A PF solicitou e conseguiu também, da Justiça, apreensão de R$ 400 mil em espécie — mantidos por parte dos 15 presos — e 31 veículos. Somados aos R$ 3,5 milhões congelados nas contas bancárias dos suspeitos, a estimativa é de que estejam imobilizados R$ 5 milhões. Esses valores poderão retornar à União e ao Estado, havendo a condenação judicial. Esses R$ 5 milhões representam um terço do que os policiais consideram que já está comprovado em termos de desvios nos contratos de Rio Pardo.
CONTRAPONTOS
O que dizem os advogados dos dirigentes da Abrassi, do Isev e do prefeito de Rio Pardo, Rafael Barros:
O advogado do prefeito e também da direção do Isev, Rodrigo Grecellé, diz que não pode comentar o assunto enquanto não tiver acesso completo aos autos. Os seus clientes ficaram calados no interrogatório da PF.
O advogado de dois ex-gestores da Abrassi, Rafael Ariza, também considera que só a liberação completa dos autos do inquérito por parte da Justiça vai propiciar defesa correta das entidades investigadas.
Quem são os 11 presos na ação da PF que tiveram as prisões preventivas decretadas pela Justiça Federal:
1 - Michel Becker. Preso em Florianópolis. Empresário, é um dos sócios de uma empresa de alimentação de Santa Catarina que prestava serviços para o Hospital Regional do Vale do Rio Pardo. A instituição era uma das administradas pela Abrassi em Rio Pardo.
2 - Juarez dos Santos Ramos. Ex-presidente do Instituto de Saúde e Educação Vida (Isev), uma espécie de administradora da Abrassi. O Isev foi responsável, entre outros, pela administração do Hospital de Taquara e de Dois Irmãos. Em ambos, foi o instituto foi alvo de denúncia do Ministério Público por desvios milionários.
3 - Milton Schmitt Coelho. Procurador-geral do município de Rio Pardo, antes trabalhou como advogado do prefeito de Rio Pardo, Rafael Reis Barros.
4 - Rafael Reis Barros. Prefeito de Rio Pardo. Além dos desvios de recursos, PF e MP dizem que ele ordenou falsa desinfecção de ruas da cidade contra o coronavírus.

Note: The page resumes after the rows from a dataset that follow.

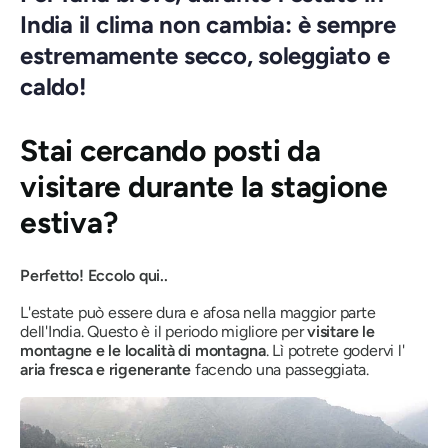
India il clima non cambia: è sempre
estremamente secco, soleggiato e
caldo!
Stai cercando posti da
visitare durante la stagione
estiva?
Perfetto! Eccolo qui..
L'estate può essere dura e afosa nella maggior parte
dell'India. Questo è il periodo migliore per
visitare le
montagne e le località di montagna
. Lì potrete godervi l'
aria fresca e rigenerante
facendo una passeggiata.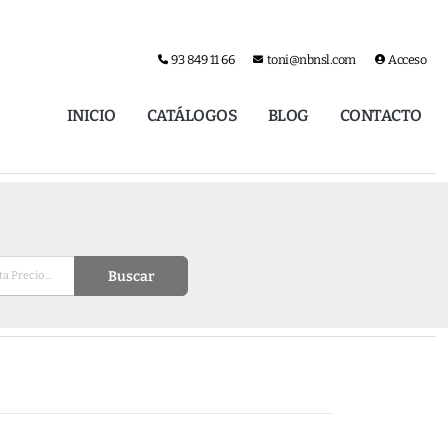
93 849 11 66
toni@nbnsl.com
Acceso
INICIO
CATÁLOGOS
BLOG
CONTACTO
Buscar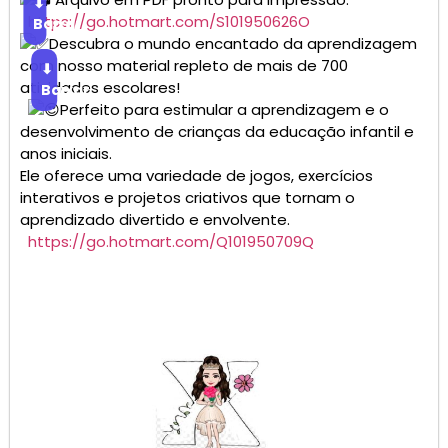
⬇
https://go.hotmart.com/S101950626O
Baixar
Descubra o mundo encantado da aprendizagem
com nosso material repleto de mais de 700
⬇
atividades escolares!
Baixar
Perfeito para estimular a aprendizagem e o
desenvolvimento de crianças da educação infantil e
anos iniciais.
Ele oferece uma variedade de jogos, exercícios
interativos e projetos criativos que tornam o
aprendizado divertido e envolvente.
https://go.hotmart.com/Q101950709Q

No lugar de desinfetante, ia somente água.
5 - Julio Cesar da Silva. Preso em Florianópolis. Empresário. Desde 2017 ocupa um cargo em comissão na Secretaria Municipal de Educação de Florianópolis. Sua construtora tem contratos com a Abrassi.
6 - Fabiano Pereira Voltz. Atual superintendente da Abrassi. Trabalhou por 10 anos como diretor do Instituto Saúde e Educação Vida. Aparece em documentos como administrador de outras empresas.
7 - Carlos Alberto Serba Varreira. Secretário-geral do partido Solidariedade no Estado. Ele é investigado por ter sido gestor da Associação Brasileira de Assistência Social, Saúde e Inclusão (Abrassi), principal alvo da operação.
8 - Renato Carlos Walter. Advogado, foi preso em Porto Alegre. É um dos sócios da Abrassi. Também tem participação em outras duas empresas investigadas por terem sido subcontratadas. (Tiers e GLP)
9 - Lucia Bueno Manieri. Foi vice-presidente da Associação São Bento. Investigação aponta que empresa é uma das laranja do Isev. Em Florianópolis, associação foi responsável por gestão de creches e, após denúncia, teve contrato rompido.
10 - Ricardo Roberson Riveiro. Atual presidente da Abrassi. É enfermeiro, e já foi presidente do Conselho Regional de Enfermagem e agora é investigado por comprar equipamentos vencidos para profissionais de saúde.
11 - Edemar João Tomazeli. Preso em São Paulo, aparece em documentos sócio de uma empresa de propaganda e marketing. No entanto, investigação aponta que ele é o fundador da Abrassi. Apuração aponta que ele abre as organizações sociais e as repassa terceiros. Com isso, ganharia uma comissão.